WSU Professor Deconstructs Spectacular Building Failures

SPOKANE - Ten years ago this month, a section of seats collapsed during renovation of Husky Stadium. Now an architecture professor from Washington State University is explaining why in a new book on construction failures.

The collapse of the addition to the stadium is one of 150 case studies featured in Ken Carper's book "Construction Failure."

Understanding why structures fail is as important as understanding why they succeed, Carper writes.

"Fear is one of the most effective emotions in the creative process," he said.

Carper found plenty of examples of construction failure for his book.

He includes the 1981 collapse of a Hyatt Regency Hotel skywalk in Kansas City, the sinking of the Lacy V. Murrow Floating Bridge across Lake Washington in 1990 and widespread building failures caused by earthquakes in San Francisco in 1989 and Los Angeles in 1994.

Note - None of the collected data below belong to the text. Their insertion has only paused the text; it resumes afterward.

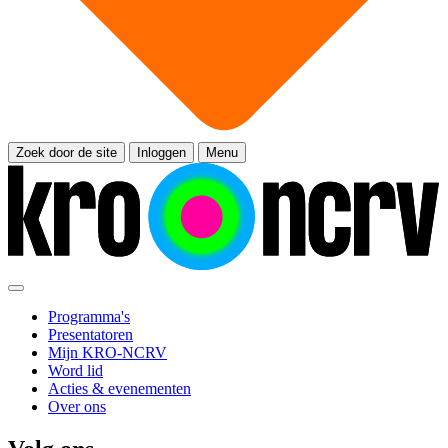
Zoek door de site
Inloggen
Menu
Programma's
Presentatoren
Mijn KRO-NCRV
Word lid
Acties & evenementen
Over ons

Buildings have become more technically complex, Carper said, but the potential for human error has not decreased. No comprehensive study has been done on whether the rate of construction failures has increased in recent decades, but he said there is a perception in the industry that failures are up.

He blames that on an emphasis on reducing construction time and costs that began in the 1970s.

More complex projects use new materials that may not perform as advertised over the long haul, Carper wrote.

He is also critical of the increased use of computers in design.

"Computers don't go to bed at night worrying about the mistakes they made during the day," Carper said.

Computers should be used to relieve designers of repetitive tasks, which could free up more time for designer participation in the construction phase, he said.

The Husky Stadium collapse is a classic example of poor construction planning, Carper said.

"The design was more than adequate," he said. But some guy cables used to temporarily stabilize the roofed, 20,000-seat addition were removed on Feb. 25, 1987, before permanent stabilizing structures were finished.

As a result, the cantilevered roof and stands collapsed. No one was injured or killed.

"Construction Failure" is actually a second edition of a landmark book written by the late Jacob Feld, a New York City engineer, 30 years ago. The book became an industry bible. Carper spent six years updating the book, and 80 percent of the material is new.

"Construction Failure" was published this year by John Wiley & Sons of New York.